Four out of five mothers who were warned that their baby might be defined as large ended up delivering babies of a normal size, with the research showing that the women who were suspected to be carrying large babies also had increased odds of epidural use, medically-induced labor, and attempted self-induced labor. They were more likely to ask for and plan C-sections as well. The discrepancy between the size babies were assumed to be and the size they actually were comes from the (literature-supported) fact that birth weight prediction tools are, in the words of a physician who helped develop the most recent set of guidelines for OBGYNs “so poor.”
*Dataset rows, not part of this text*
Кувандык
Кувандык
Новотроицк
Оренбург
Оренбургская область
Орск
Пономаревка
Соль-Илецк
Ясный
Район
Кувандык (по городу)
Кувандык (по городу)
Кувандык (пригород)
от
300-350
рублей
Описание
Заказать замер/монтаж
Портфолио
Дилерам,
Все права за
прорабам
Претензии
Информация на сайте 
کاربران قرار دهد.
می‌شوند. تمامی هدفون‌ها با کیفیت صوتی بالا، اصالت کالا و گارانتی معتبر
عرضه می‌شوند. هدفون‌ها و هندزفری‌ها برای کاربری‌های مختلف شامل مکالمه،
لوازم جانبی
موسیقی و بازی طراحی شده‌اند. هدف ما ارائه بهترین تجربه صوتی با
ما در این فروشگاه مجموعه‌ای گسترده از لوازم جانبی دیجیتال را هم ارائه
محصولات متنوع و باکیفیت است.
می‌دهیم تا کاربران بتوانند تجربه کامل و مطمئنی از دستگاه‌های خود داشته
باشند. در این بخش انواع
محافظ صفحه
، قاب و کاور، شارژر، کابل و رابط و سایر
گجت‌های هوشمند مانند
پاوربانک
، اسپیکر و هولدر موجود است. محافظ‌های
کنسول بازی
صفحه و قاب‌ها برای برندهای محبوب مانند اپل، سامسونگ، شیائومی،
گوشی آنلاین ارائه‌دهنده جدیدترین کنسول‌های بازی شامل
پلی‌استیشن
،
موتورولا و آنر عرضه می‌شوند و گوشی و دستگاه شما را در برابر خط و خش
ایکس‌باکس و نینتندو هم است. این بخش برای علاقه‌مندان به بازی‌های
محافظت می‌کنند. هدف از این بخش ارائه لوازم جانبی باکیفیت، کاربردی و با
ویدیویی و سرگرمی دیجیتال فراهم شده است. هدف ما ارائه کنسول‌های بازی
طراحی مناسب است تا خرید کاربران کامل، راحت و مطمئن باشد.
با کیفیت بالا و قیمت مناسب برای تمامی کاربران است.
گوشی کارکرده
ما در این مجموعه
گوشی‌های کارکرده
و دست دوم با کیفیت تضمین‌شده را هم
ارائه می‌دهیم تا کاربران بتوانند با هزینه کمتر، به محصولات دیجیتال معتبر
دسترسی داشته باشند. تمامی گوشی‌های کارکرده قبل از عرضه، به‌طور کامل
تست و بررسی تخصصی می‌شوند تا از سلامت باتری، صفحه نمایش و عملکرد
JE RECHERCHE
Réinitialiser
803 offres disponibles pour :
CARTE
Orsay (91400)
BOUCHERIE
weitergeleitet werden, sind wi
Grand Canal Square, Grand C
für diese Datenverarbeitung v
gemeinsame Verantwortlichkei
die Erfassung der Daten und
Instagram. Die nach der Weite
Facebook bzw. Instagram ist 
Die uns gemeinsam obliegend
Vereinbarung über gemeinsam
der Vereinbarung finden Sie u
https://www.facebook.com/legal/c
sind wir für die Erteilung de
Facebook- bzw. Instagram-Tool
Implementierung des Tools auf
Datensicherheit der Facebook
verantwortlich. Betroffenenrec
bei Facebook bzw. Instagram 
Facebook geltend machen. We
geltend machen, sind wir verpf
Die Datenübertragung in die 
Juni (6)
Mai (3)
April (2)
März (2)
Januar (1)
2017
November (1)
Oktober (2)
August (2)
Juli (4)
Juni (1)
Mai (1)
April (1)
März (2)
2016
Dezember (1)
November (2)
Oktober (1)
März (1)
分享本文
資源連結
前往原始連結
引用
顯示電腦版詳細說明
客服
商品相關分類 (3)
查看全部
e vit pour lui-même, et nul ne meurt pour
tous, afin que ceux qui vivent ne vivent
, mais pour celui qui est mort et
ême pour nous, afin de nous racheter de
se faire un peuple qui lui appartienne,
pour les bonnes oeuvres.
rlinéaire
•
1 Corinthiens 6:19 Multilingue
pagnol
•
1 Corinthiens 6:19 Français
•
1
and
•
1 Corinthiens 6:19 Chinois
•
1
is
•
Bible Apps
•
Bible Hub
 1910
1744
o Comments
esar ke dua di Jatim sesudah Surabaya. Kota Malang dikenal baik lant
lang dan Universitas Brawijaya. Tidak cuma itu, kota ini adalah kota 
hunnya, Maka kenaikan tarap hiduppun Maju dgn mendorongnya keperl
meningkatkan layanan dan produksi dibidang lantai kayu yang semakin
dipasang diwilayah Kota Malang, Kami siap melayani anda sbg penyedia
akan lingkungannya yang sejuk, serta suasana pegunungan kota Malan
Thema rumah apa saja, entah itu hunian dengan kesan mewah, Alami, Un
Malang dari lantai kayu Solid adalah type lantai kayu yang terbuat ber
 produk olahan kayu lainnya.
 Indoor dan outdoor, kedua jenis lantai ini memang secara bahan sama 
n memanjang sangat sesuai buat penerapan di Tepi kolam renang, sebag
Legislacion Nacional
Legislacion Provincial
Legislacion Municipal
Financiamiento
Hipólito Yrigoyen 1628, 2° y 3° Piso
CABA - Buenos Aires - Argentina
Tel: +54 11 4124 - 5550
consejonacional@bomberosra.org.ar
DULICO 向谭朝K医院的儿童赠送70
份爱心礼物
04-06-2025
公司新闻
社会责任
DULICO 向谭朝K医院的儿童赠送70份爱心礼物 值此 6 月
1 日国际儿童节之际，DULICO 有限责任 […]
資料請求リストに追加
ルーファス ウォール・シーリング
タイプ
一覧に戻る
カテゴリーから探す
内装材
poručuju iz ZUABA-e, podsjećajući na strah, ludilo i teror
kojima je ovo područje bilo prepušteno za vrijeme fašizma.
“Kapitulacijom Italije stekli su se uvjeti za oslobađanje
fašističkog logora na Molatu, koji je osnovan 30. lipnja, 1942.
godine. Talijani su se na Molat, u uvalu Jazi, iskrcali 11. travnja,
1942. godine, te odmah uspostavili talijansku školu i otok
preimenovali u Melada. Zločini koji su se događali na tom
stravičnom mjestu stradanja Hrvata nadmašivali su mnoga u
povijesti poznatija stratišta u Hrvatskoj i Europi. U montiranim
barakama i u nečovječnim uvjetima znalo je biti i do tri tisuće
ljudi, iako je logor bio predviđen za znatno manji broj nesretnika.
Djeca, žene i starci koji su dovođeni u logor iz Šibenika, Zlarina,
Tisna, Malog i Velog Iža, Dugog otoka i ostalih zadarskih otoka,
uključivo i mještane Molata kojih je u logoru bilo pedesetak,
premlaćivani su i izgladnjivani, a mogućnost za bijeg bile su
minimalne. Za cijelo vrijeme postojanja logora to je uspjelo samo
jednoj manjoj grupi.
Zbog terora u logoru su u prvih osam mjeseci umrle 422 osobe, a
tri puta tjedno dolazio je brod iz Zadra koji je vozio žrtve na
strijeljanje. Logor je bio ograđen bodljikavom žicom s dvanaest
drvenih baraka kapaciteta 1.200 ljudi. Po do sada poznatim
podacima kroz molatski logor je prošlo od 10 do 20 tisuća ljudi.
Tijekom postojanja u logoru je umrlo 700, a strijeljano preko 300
While less than 8% of babies born in the U.S. meet the medical definition of a large baby, our country has a one in three C-section rate, and some experts now believe part of that high rate could be attributed to the incorrect assumptions about a baby’s large size — on both the side of the pregnant woman and her doctor. The study, according to one of its authors, demonstrates how simply telling a mom-to-be that her baby might be large “has a profound effect, and contributes to undermining women’s confidence they can deliver the baby.”
Although many women deliver healthy “large” babies without interventions, the knowledge of a suspected larger baby might make a mom-to-be doubtful of her own birthing ability and cause her to needlessly worry. Doctors also might be more likely to offer a C-section to the pregnant patient and possibly try to pressure her in these situations. There are some medical risks and complications (as well as the experience of potentially birthing a giant baby through the birth canal) associated with “large” babies and they should be carefully considered as well, but this study shows how influential the simple power of suggestion can be — and how inaccurate our current measurement methods are.